IRC channel logs

2022-01-22.log

back to list of logs

<alMalsamo>Is Musl used anywhere in the live-bootstrap process?
<oriansj>alMalsamo: did you not look at the steps? https://github.com/fosslinux/live-bootstrap/blob/master/parts.rst
<stikonas>alMalsamo: indeed, musl is used in most of the live-bootstrap process
<stikonas>we build it quite early with tcc
<stikonas>on the other hand, guix bootstrap does not use musl but it's not as rigorous in terms of pre-generated files
<stikonas>alMalsamo: before musl we only have meslibc
<stikonas>it's a much smaller libc
<stikonas>and also has some licensing clashes with heirloom-devtools, so heirloom-yacc and heirloom-lex binaries are not redistributable
<stikonas>(since GPL is not compatible with CDDL, same licensing issue as ZFS filesystem on Linux kernel)
<stikonas>but that issue would go away if gash would be updated to run on mes, which might happen in the future
<stikonas>gash is a shell, so we would be able to postpone bash build to a bit later
<alMalsamo>Hmm gash doesn't run on Mes? Only Guile or what?

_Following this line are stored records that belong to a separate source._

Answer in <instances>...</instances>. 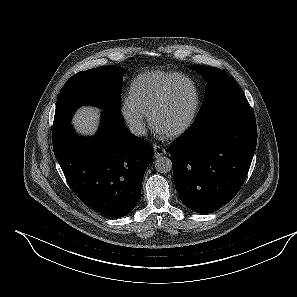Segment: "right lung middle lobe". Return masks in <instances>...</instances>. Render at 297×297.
Returning <instances> with one entry per match:
<instances>
[{
  "instance_id": "dd1d6c3e",
  "label": "right lung middle lobe",
  "mask_w": 297,
  "mask_h": 297,
  "mask_svg": "<svg viewBox=\"0 0 297 297\" xmlns=\"http://www.w3.org/2000/svg\"><path fill=\"white\" fill-rule=\"evenodd\" d=\"M126 70L108 65L73 75L62 88L55 109L52 141L60 138L70 125L75 110L83 104L98 105L121 113L122 78Z\"/></svg>"
}]
</instances>
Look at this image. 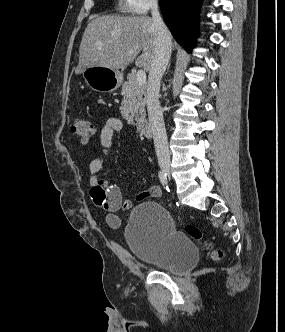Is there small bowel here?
Wrapping results in <instances>:
<instances>
[{
    "instance_id": "c3829d8e",
    "label": "small bowel",
    "mask_w": 285,
    "mask_h": 332,
    "mask_svg": "<svg viewBox=\"0 0 285 332\" xmlns=\"http://www.w3.org/2000/svg\"><path fill=\"white\" fill-rule=\"evenodd\" d=\"M122 129L123 122L119 118L110 117L107 119L99 134L100 153L89 164L91 199L96 206L103 208L108 213L107 222L113 228L120 226V219L116 215V212L130 209L133 203L129 198H123L118 186L110 185L106 179L100 178L99 173L103 167L105 156L113 144L115 133L122 131ZM128 150H131V148H128ZM160 194V188L152 186L140 192L136 200L140 202L149 198L159 197Z\"/></svg>"
}]
</instances>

<alMalsamo>I thought the whole point of Gash and Gash-utils was to replace C binaries in GNU Guix bootstrap on Mes
<oriansj>alMalsamo: yes the point of Gash and Gash-utils was to remove the need for the bash and core util binaries used at the root of the Gnu Guix bootstrap; however you are forgetting the core of the Guix bootstrap is a rather larget guile binary
<oriansj>live-bootstrap lacks that issue and uses kaem-optional (757bytes) to drive the bootstrap and later builds guile from source (which could be used as the root binary for Guix)

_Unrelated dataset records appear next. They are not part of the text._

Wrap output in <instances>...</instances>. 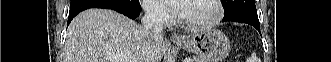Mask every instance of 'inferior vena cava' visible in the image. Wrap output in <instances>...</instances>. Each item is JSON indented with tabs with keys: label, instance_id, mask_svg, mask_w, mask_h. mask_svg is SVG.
<instances>
[{
	"label": "inferior vena cava",
	"instance_id": "obj_1",
	"mask_svg": "<svg viewBox=\"0 0 331 62\" xmlns=\"http://www.w3.org/2000/svg\"><path fill=\"white\" fill-rule=\"evenodd\" d=\"M164 19L165 12L160 6L149 4L145 7V15L141 22L147 38L154 40L162 37Z\"/></svg>",
	"mask_w": 331,
	"mask_h": 62
}]
</instances>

<alMalsamo>oriansj: live-bootstrap/sysa/stage0-posix/src/x86/kaem-minimal.hex0
<alMalsamo>Is that kaem-optional or is it a different file?
<alMalsamo>oriansj: I thought GNU Guix bootstrap uses GNU Mes Scheme interpreter now instead of Guile, why on earth did janneke code GNU Mes then?

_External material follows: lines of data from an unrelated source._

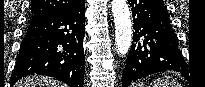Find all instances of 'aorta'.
Listing matches in <instances>:
<instances>
[{
    "label": "aorta",
    "mask_w": 205,
    "mask_h": 87,
    "mask_svg": "<svg viewBox=\"0 0 205 87\" xmlns=\"http://www.w3.org/2000/svg\"><path fill=\"white\" fill-rule=\"evenodd\" d=\"M115 41L118 53L126 55L132 44V22L126 0H112Z\"/></svg>",
    "instance_id": "762f6f07"
}]
</instances>
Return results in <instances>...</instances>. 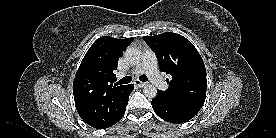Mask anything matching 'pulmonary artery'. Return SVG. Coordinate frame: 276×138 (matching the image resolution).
Masks as SVG:
<instances>
[{"instance_id": "1", "label": "pulmonary artery", "mask_w": 276, "mask_h": 138, "mask_svg": "<svg viewBox=\"0 0 276 138\" xmlns=\"http://www.w3.org/2000/svg\"><path fill=\"white\" fill-rule=\"evenodd\" d=\"M133 74H146L150 81L159 89L165 90L167 82L158 71V62L155 53L146 48L144 50L141 62L132 71Z\"/></svg>"}]
</instances>
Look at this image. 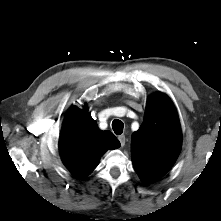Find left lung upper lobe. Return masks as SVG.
I'll list each match as a JSON object with an SVG mask.
<instances>
[{
    "label": "left lung upper lobe",
    "instance_id": "left-lung-upper-lobe-1",
    "mask_svg": "<svg viewBox=\"0 0 221 221\" xmlns=\"http://www.w3.org/2000/svg\"><path fill=\"white\" fill-rule=\"evenodd\" d=\"M181 149V131L176 110L163 93L148 100L144 120L131 137L134 169L144 182L163 176L173 166Z\"/></svg>",
    "mask_w": 221,
    "mask_h": 221
}]
</instances>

<oriansj>alMalsamo: kaem-minimal.hex0 is the hex0 source code and kaem-optional-seed is the binary generated when you build that source
<oriansj>alMalsamo: what do you thing gash, gash-utils, bootar and guix itself is running on?
<alMalsamo>Okay thanks for the clarification. unfortunately I am not entirely sure what "kaem" even is, and I don't think I am 1337 enough to decipher/audit this code taking a look at it. I am mostly familiar with reading Scheme code
<oriansj>alMalsamo: kaem is a shell
<alMalsamo>oriansj: Hmm I dunno I haven't installed GNU Guix since before GNU Mes was invented, but since GNU Mes exists now I kind of assumed that the Scheme interpreter portion of Mes was used in the bootstrap process, not Guile
<oriansj>which just reads text and creates an array and calls execve and waits for it to finish
<oriansj>alMalsamo: easy mistake to make and honestly a point I wish they were more clear about
<oriansj>if you can read C code: https://github.com/oriansj/stage0-posix/blob/master/High%20Level%20Prototypes/kaem-minimal.c
<alMalsamo>Hmm okay then what is the point of coding a seperate Scheme intepreter in GNU Mes project if it is not even used in GNU Guix bootstrap process? When would this portion of GNU Mes ever get used?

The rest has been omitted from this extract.